I Watch FIlms: The Dark Knight Rises

 

The Dark Knight Rises

Eight years after The Dark Knight Batman has vanished, Gotham City has had it’s crime cleaned up with the Dent Act (named after deceased District Attorney Harvey Dent) and Bruce Wayne is a recluse. Wayne Enterprises is in trouble, apparently having lost money on a green energy project. Investor John Daggett comes up with a rather convoluted plan to get control of the company. At a gala affair at Wayne Manor Selina Kyle, the Catwoman, robs Bruce Wayne’s safe, and escapes with a congressman in tow. Daggett tries to double cross her, but she manages to get away, while the henchmen who tried to kill her escaped into the sewers.

Police Commissioner Jim Gordon leads a team into the sewers where they are ambushed by Bane, notorious international mercenary, and excommunicated member of the League Of Shadows (see Batman Begins). Gordon escapes and is found by John Blake, a police officer. Blake has figured out Batman’s secret identity (Bruce Wayne) and goes to convince him that something very wrong is going on down in the sewers. Bruce seeks out medical help, gets fit, investigates what’s going on with his company, gets new equipment. So when Bane attacks the stock exchange, he pursues him as he makes his escape.

It's wheels within wheels and plots within plots. Daggett hired Selina Kyle to get Bruce Wayne’s fingerprints; he hired Bane to attack the stock exchange and frame Bruce Wayne making terrible investments so that he can get control of Wayne enterprises. He fails, because Bruce reveals the nuclear reactor that his green energy project built, which can be made a bomb, to Miranda Tate, another, more ethical green energy investor. Bane however has been using Daggett and Daggett’s construction company to undermine the city; with the nuclear reactor revealed he steals it, traps the police in the sewers, takes over the city, breaks Batman’s back and imprisons him.

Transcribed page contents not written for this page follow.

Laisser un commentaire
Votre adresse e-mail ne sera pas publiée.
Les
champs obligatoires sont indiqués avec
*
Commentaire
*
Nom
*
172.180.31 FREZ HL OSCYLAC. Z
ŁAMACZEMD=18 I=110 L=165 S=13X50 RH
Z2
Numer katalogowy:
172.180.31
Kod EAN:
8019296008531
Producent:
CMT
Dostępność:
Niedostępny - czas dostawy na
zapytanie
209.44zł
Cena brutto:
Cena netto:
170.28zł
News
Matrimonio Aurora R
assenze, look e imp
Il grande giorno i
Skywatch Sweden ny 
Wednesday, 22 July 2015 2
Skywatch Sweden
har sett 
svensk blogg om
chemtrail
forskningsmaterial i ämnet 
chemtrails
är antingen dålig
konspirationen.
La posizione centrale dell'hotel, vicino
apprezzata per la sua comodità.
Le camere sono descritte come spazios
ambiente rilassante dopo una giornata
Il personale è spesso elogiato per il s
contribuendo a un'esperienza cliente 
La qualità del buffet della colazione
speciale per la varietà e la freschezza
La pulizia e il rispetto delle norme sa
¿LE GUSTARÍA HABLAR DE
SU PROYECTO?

The finale to this Batman trilogy, it’s great virtue is that it gives us an ending, telling us how Batman might end. It’s flaws are that it’s long, complicated and confused to get there, even more so than the previous two films.

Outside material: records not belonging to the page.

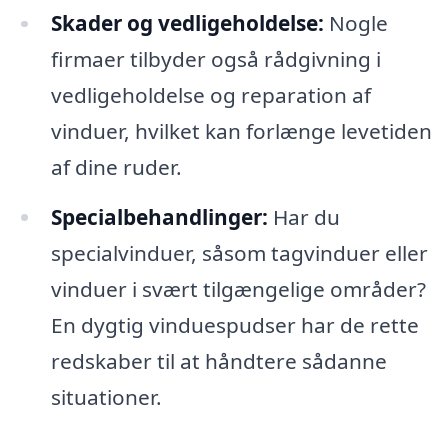
Skader og vedligeholdelse:
Nogle
firmaer tilbyder også rådgivning i
vedligeholdelse og reparation af
vinduer, hvilket kan forlænge levetiden
af dine ruder.
Specialbehandlinger:
Har du
specialvinduer, såsom tagvinduer eller
vinduer i svært tilgængelige områder?
En dygtig vinduespudser har de rette
redskaber til at håndtere sådanne
situationer.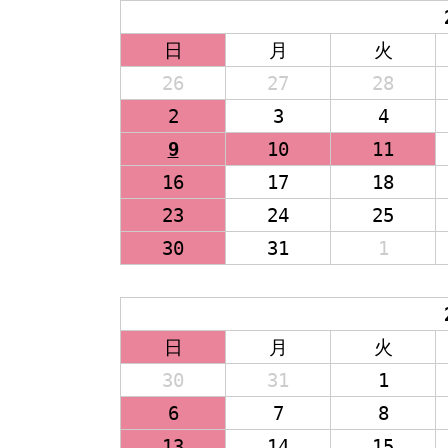
日
月
火
26
27
28
2
3
4
9
10
11
16
17
18
23
24
25
30
31
1
日
月
火
30
31
1
6
7
8
13
14
15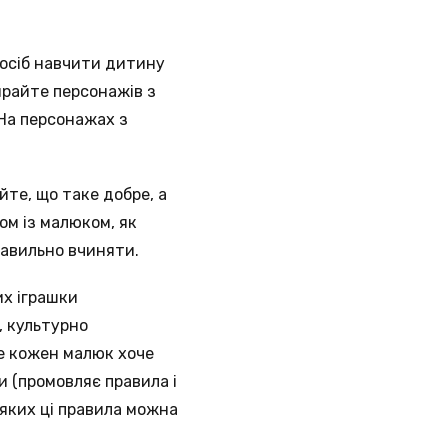
посіб навчити дитину
ирайте персонажів з
 На персонажах з
йте, що таке добре, а
ом із малюком, як
правильно вчиняти.
их іграшки
, культурно
е кожен малюк хоче
и (промовляє правила і
 яких ці правила можна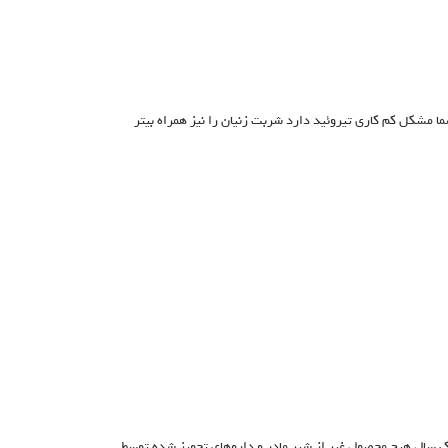
ا مشکل کم کاری تیروئید دارد شربت زنیان را نیز همراه بیتر
ک سال هیچ محصول غیر از شیر مادر و داروهای تجویز شده توسط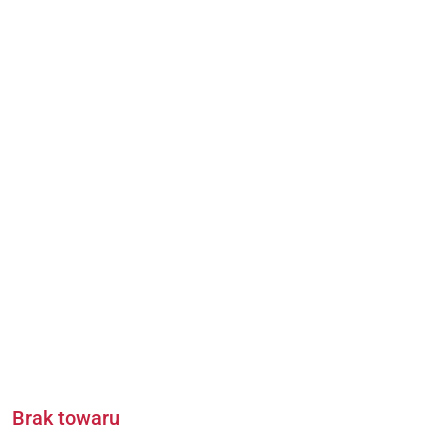
Brak towaru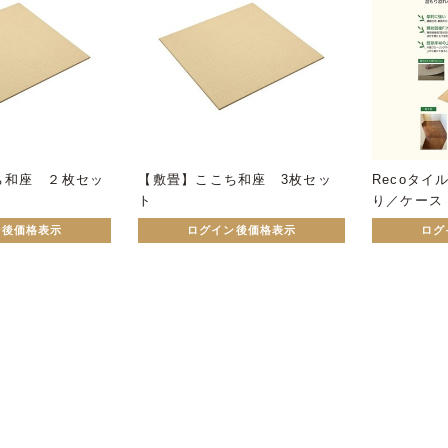
ち和座 ２枚セッ
【敷畳】ここち和座 3枚セッ
Recoタ
ト
り／ケース
ン後価格表示
ログイン後価格表示
ログ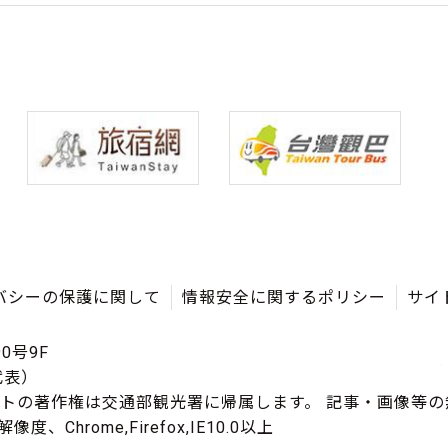
バシーの保護に関して
情報安全に関するポリシー
サイ
0号9F
（代表）
イトの著作権は交通部観光署に帰属します。 記事・画像等
度、Chrome,Firefox,IE10.0以上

It’s always been the man behind the man in these films, yet the final one has no clear motive. Ras Al Ghul wants Gotham to (appear to) tear itself apart so that the world will stop being degenerate and live in peace order and harmony. The Joker wanted to show Gotham that the peace, order and harmony are a lie, a bad joke, it’s the violence and degeneracy that are true. Bane takes over Gotham, releases it’s criminals and lets loose the underclass on the rich and powerful. But he wants to do more, he intends to destroy it. Why? Revenge maybe? But taking over Gotham and tearing it apart, and making Bruce Wayne watch it from an unescapable prison* seems enough. Bane completes the job, then he and his men hang out for months, waiting for… something. And if they wait too long, this unstable situation will get them all killed. Sacrifice yourself, well sure, we see that in the first sequence, but sacrifice yourself for a reason.

A friend of mine when we came out the cinema from seeing this in 2012 thought that this might be better than The Dark Knight. I don’t think so, it’s muddled, it’s out of sync with the previous ones. In Batman Begins and The Dark Knight corruption in the police reached from top to bottom. Here the worst policeman is ambitious for Jim Gordon’s job, and considers not joining a desperate fight**, eventually coming good (sacrificing himself - for a reason!) When the police were in control of the city it was a churning pot of poverty, desperation and crime. Without them this boils over into incoherent violence with a French-revolutionary veneer. The film’s effort to give us something to think about doesn’t result in an argument that holds water.

Many cool stunts, Bane has some great one liners and as I said, we get a perfectly good ending to a Batman.

Watch This: Stylish finale to a superhero trilogy
Don’t Watch This: Guy who used to dress as Dracula to fight crime dresses as Dracula to fight crime until he doesn’t

* Heh

** He does, in fact, march down Grand in his dress blues, against instructions, making him insubordinate.